● Work to complete: An exact transcription of all the data is required.

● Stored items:
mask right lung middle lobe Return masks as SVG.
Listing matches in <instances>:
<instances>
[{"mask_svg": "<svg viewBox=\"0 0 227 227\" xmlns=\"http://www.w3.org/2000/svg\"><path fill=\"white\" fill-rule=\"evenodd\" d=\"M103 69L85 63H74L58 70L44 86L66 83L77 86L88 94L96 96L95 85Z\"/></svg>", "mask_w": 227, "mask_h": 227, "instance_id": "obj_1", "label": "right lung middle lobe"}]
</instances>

● Response area:
mask right lung middle lobe Return masks as SVG.
Listing matches in <instances>:
<instances>
[{"mask_svg": "<svg viewBox=\"0 0 227 227\" xmlns=\"http://www.w3.org/2000/svg\"><path fill=\"white\" fill-rule=\"evenodd\" d=\"M103 69L85 63H74L58 70L44 86L66 83L77 86L88 94L96 96L95 85Z\"/></svg>", "mask_w": 227, "mask_h": 227, "instance_id": "obj_1", "label": "right lung middle lobe"}]
</instances>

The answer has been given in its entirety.